That’s ridiculously fast.
– And there they are, coming out all linked. He’s right now, he’s adjusting the casing, so that it gets the correct tension on the brat.
– Luke: Sure.
– So that they’re not too loose or not overly stuffed. He’s feeling for the tension of the brat.
– Okay. So, when the hopper is full, how many pounds of, how many pounds of brat mix do you have in there?
– We can have 500 pounds in there.
– Luke: 500 pounds. How many rungs does that, does that produce?
– Eric: Darren can stuff that out in about a half an hour.
– Luke: I mean, it’s crazy automated. The technology has definitely allowed you the opportunity to expand. There’s still like an artisan feel to each and every one of these.
– Oh yeah. So the stuffer will stuff ’em out exactly a quarter pound each, here, if you ran out of meat, this is the end of his run, so he straight stuffed it here.
– Luke: Sure.
– So this is what you normally see come out of your hand crank.
– Right.
– And then, people either twist ’em like this, or they braid ’em. These I’m just gonna estimate, kind of wing it.

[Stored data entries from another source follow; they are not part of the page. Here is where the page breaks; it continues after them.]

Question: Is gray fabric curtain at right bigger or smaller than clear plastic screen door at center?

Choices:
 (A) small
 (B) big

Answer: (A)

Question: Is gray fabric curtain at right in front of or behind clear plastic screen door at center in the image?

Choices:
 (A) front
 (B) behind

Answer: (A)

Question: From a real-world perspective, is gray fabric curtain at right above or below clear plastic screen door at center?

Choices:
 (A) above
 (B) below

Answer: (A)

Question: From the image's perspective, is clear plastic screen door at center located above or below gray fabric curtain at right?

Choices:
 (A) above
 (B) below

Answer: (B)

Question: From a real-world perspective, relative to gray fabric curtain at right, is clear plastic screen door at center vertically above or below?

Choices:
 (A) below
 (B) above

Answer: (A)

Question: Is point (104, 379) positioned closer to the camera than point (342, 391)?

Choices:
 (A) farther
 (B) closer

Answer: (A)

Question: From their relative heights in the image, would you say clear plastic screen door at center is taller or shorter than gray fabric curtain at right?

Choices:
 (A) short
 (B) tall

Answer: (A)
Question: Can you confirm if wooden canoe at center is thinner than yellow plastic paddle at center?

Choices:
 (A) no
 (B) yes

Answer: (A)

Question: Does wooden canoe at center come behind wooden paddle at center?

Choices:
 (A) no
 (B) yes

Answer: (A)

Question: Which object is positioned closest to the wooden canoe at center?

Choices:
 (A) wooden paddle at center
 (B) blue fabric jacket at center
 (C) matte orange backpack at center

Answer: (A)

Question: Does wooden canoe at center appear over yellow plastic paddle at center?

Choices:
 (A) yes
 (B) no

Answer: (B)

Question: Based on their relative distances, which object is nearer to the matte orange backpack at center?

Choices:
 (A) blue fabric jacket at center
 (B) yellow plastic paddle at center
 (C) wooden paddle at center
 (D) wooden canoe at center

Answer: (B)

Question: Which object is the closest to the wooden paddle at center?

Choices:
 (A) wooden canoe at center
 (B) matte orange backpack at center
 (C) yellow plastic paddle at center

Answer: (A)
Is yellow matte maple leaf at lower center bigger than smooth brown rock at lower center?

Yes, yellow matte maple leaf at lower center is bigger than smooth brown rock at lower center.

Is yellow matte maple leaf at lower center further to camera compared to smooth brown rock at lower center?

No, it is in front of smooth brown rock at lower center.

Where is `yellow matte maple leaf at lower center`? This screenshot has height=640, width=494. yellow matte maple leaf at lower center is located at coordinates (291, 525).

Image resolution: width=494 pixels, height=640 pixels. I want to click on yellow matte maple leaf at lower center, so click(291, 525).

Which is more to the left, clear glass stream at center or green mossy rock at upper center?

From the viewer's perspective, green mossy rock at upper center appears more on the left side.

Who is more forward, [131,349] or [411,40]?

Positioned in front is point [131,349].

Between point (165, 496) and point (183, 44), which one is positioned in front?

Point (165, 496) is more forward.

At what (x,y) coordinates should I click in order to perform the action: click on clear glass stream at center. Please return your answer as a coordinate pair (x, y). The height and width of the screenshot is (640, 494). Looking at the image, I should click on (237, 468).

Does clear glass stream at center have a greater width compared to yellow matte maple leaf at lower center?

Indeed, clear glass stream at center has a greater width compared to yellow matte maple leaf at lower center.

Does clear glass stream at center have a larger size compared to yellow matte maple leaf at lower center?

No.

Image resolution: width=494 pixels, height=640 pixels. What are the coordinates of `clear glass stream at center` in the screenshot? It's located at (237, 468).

– Luke: Yeah, you’re eyeballing, but it’s still looks pretty close to that quarter pound mark.
– Eric: Yeah.
– Luke: [laughs] That’s the, the hands of an artisan.
– Yep. But we should get you do is, if you got time, wash your hands, and we’ll get you on there, we’ll see what the difference is.

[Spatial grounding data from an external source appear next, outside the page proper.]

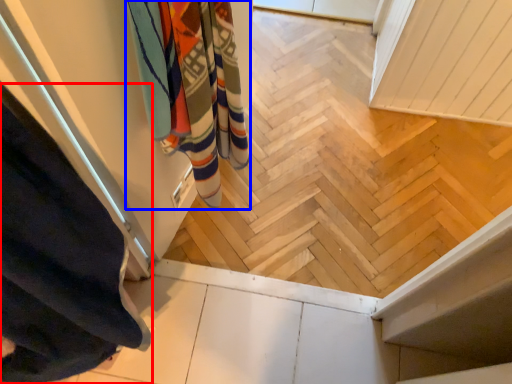 Question: Which of the following is the farthest to the observer, curtain (highlighted by a red box) or bath towel (highlighted by a blue box)?

Choices:
 (A) curtain
 (B) bath towel

Answer: (B) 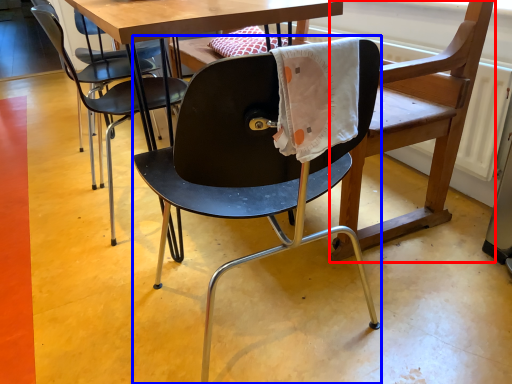 Question: Which point is further to the camera, swivel chair (highlighted by a red box) or chair (highlighted by a blue box)?

Choices:
 (A) swivel chair
 (B) chair

Answer: (A) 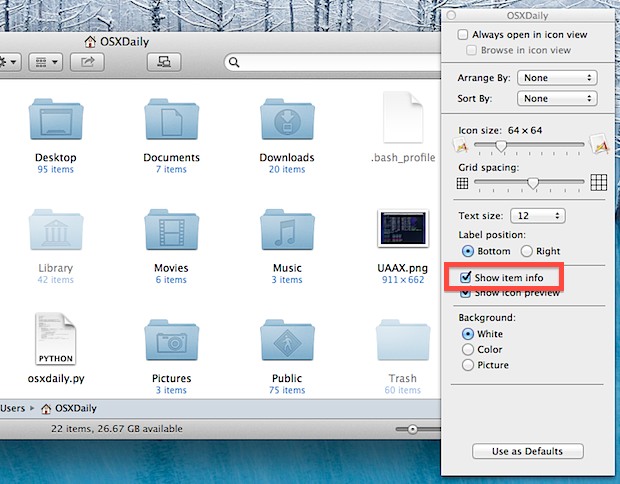 This screenshot has width=620, height=484. I want to click on folders, so click(x=50, y=132), click(x=180, y=132), click(x=317, y=132), click(x=306, y=228), click(x=180, y=240), click(x=56, y=238), click(x=178, y=347), click(x=285, y=340), click(x=414, y=339). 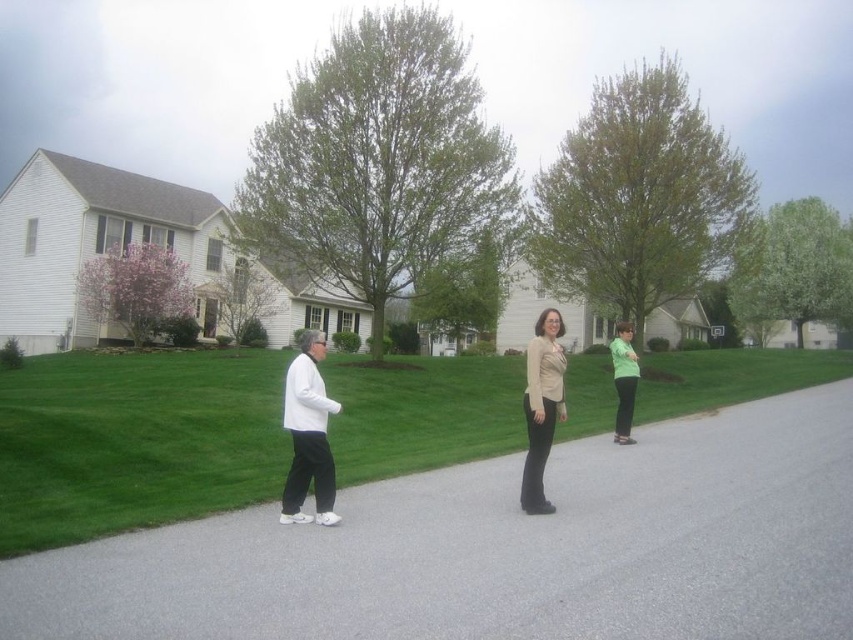 I want to click on beige fabric blouse at center, so click(x=541, y=406).

Does beige fabric blouse at center appear under matte green sweater at right?

No.

Measure the distance between point (532, 433) and camera.

21.87 feet

What are the coordinates of `beige fabric blouse at center` in the screenshot? It's located at click(541, 406).

Is green grass at center positioned before white matte jacket at center?

That is True.

Can you confirm if green grass at center is thinner than white matte jacket at center?

No.

Is point (186, 499) positioned behind point (285, 492)?

Yes.

Locate an element on the screen. The width and height of the screenshot is (853, 640). green grass at center is located at coordinates (135, 442).

Who is more distant from viewer, (322, 488) or (630, 365)?

The point (630, 365) is behind.

Which is below, white matte jacket at center or matte green sweater at right?

Positioned lower is matte green sweater at right.

Is point (338, 520) positioned behind point (611, 348)?

No, (338, 520) is closer to viewer.

This screenshot has width=853, height=640. Identify the location of white matte jacket at center. (308, 435).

– So, I’m about to get on the brat stuffing machine, and I’m not gonna lie, I’m a little bit nervous.
I’ve made brats before, but this is, I think, intimidating because they have to move fast. I’m a professional, I don’t want to mess this up for these guys. I don’t want to slow ’em down. No pressure, right, none.
Walk me through.
– Okay, Darren’s gonna grab a casing that’s on a zip tube.
– Luke: Yep.
– Gonna have you open the lever.
– Open the lever.
– We’re gonna wipe the end of the tube clean.
– Okay, yup. We’re gonna slide it on. This is the horn right?
– Yep, that’s the stuffing horn.
– Okay, I’m gonna get it on here, all the way.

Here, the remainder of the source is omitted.